Especially if there is something very… odd… about the manor and the people up there.

It all started to feel weirdly feudal. These people should be characters, and not just side characters because they weren’t nobility. If the book is set in modern times, there should be tension, because the lords of the manor don’t have the power they once did.
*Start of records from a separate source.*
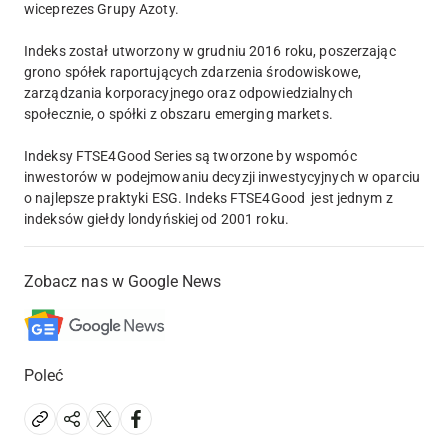
wiceprezes Grupy Azoty.
Indeks został utworzony w grudniu 2016 roku, poszerzając
grono spółek raportujących zdarzenia środowiskowe,
zarządzania korporacyjnego oraz odpowiedzialnych
społecznie, o spółki z obszaru emerging markets.
Indeksy FTSE4Good Series są tworzone by wspomóc
inwestorów w podejmowaniu decyzji inwestycyjnych w oparciu
o najlepsze praktyki ESG. Indeks FTSE4Good jest jednym z
indeksów giełdy londyńskiej od 2001 roku.
Zobacz nas w Google News
Poleć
And so I went around the Cotswolds, because it’s beautiful there—even the stone is gold—and I made up my own town out of bits and pieces of towns, a legend of a ghost in Evesham, a sweet shop from Broadway and a pub from Bourton-on-the-Water. Bourton-on-the-Water, Moreton-in-Marsh, the Severn Vale, Stow-on-the-Wold. Fabulous names, and I wanted a name like that.

And Sorry-in-the-Vale has secrets, and a divided attitude to the lords of the manor who have been gone so long. It’s a bit of what Stephen King calls The Peculiar Little Town – because well, that’s a lot of fun.
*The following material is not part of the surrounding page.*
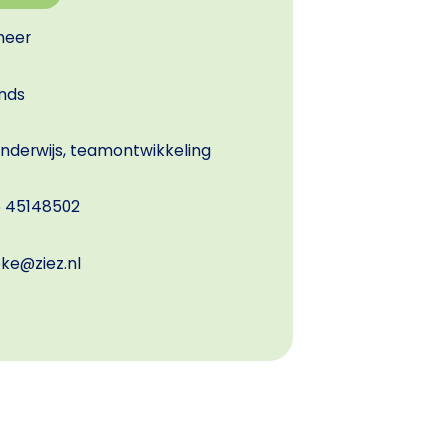
meer
nds
nderwijs, teamontwikkeling
6 45148502
e@ziez.nl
The Gothic manor seems to so effortlessly swallow the town in its shadow, in most books. I appreciated that it didn’t in GREYGALLOWS, and I wanted to play with a complicated relationship between Sorry-in-the-Vale and Aurimere House in UNSPOKEN.

Also, I am going to have a whole made-up MAP of Sorry-in-the-Vale. Isn’t that fancy!

Are there any made-up places that you have loved, oh internet of my heart? Do you like them or the real places better?